Transcribed page contents
----------------------------------------

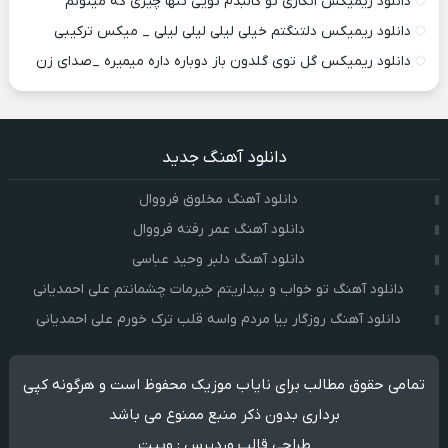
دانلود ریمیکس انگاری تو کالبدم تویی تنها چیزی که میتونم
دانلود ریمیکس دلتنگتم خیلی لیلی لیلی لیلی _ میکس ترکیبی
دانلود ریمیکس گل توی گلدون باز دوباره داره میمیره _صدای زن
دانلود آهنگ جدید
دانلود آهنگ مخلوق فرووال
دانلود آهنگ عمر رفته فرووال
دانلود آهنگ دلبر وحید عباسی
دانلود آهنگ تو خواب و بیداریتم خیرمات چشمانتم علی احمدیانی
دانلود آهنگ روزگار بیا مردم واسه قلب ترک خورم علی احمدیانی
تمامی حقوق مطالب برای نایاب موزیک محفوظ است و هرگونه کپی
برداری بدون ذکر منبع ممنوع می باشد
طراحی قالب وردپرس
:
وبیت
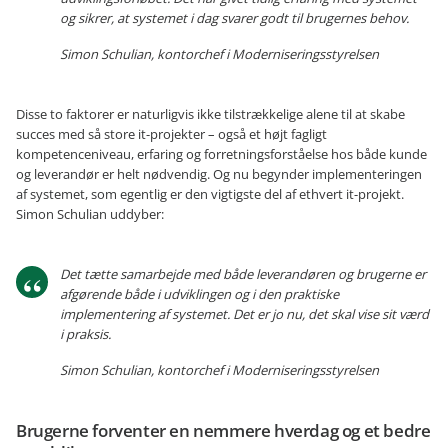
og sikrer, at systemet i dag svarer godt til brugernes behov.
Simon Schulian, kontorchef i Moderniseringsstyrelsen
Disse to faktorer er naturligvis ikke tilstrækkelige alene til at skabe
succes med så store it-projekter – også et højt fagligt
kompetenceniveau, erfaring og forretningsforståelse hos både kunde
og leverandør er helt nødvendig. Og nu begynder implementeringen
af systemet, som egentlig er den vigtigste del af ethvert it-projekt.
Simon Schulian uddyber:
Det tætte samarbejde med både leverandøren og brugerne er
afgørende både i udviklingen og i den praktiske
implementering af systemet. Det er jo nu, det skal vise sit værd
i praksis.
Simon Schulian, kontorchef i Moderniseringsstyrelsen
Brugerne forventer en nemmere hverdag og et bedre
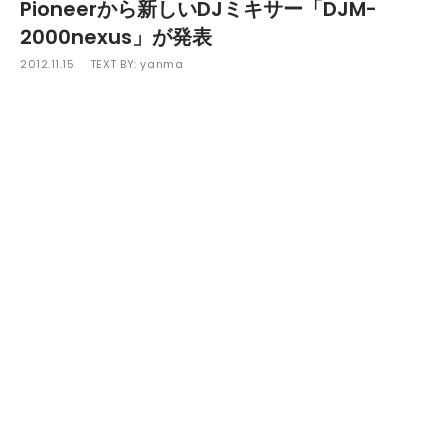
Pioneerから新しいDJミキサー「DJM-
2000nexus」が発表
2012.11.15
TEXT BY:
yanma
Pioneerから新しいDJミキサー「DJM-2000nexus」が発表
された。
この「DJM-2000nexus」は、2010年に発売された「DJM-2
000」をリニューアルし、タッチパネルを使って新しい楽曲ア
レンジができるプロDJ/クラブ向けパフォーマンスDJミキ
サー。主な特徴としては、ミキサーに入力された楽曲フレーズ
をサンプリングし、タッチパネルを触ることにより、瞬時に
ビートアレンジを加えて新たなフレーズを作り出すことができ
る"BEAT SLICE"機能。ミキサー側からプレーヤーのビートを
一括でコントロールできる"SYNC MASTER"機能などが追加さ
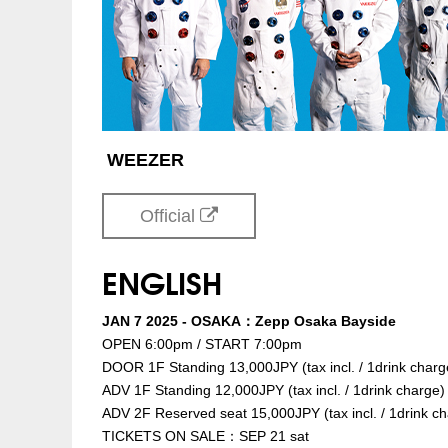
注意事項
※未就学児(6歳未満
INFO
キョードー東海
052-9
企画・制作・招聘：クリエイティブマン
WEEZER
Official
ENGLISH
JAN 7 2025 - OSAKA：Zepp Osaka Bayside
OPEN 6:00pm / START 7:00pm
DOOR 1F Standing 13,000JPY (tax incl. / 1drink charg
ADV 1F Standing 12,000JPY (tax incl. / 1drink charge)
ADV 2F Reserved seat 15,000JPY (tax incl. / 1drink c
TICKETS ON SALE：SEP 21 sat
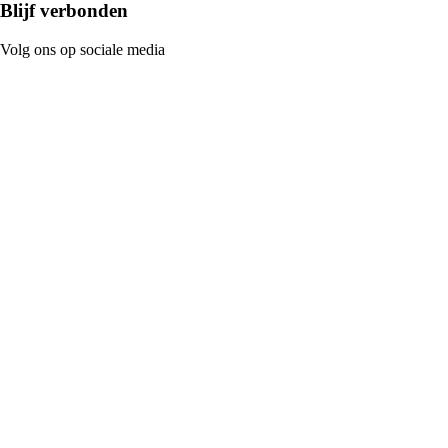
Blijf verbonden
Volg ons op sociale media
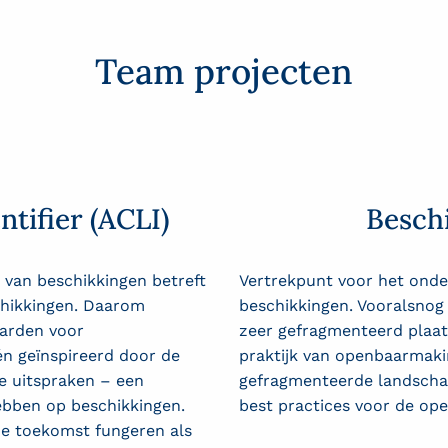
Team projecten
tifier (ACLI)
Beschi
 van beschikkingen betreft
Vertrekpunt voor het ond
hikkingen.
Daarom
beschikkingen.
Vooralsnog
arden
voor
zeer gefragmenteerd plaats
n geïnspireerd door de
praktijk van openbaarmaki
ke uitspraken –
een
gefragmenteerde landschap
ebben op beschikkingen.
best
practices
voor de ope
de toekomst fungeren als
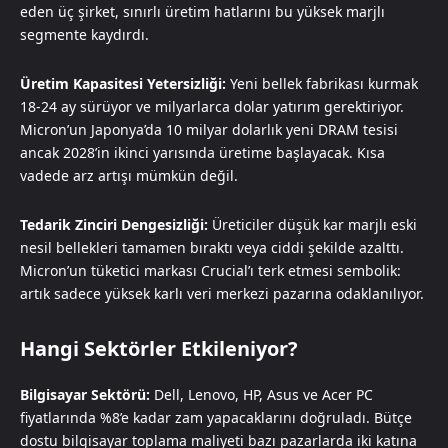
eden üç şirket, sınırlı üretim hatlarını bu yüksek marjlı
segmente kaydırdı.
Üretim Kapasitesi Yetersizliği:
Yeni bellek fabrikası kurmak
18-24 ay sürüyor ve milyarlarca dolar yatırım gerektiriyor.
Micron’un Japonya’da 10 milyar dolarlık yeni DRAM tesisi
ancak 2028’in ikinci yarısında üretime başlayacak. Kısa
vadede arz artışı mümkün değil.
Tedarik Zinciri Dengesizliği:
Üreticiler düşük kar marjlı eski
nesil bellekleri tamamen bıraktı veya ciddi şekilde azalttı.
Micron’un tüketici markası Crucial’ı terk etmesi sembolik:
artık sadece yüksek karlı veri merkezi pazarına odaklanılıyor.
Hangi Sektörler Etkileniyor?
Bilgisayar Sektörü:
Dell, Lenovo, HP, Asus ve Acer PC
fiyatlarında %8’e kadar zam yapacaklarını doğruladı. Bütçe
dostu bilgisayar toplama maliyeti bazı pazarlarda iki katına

----------------------------------------

# [WORK INSTRUCTIONS]
From the entries, copy every line in which the string "systemet" can be found.

# [RESULT]
og sikrer, at systemet i dag svarer godt til brugernes behov.
af systemet, som egentlig er den vigtigste del af ethvert it-projekt.
implementering af systemet. Det er jo nu, det skal vise sit værd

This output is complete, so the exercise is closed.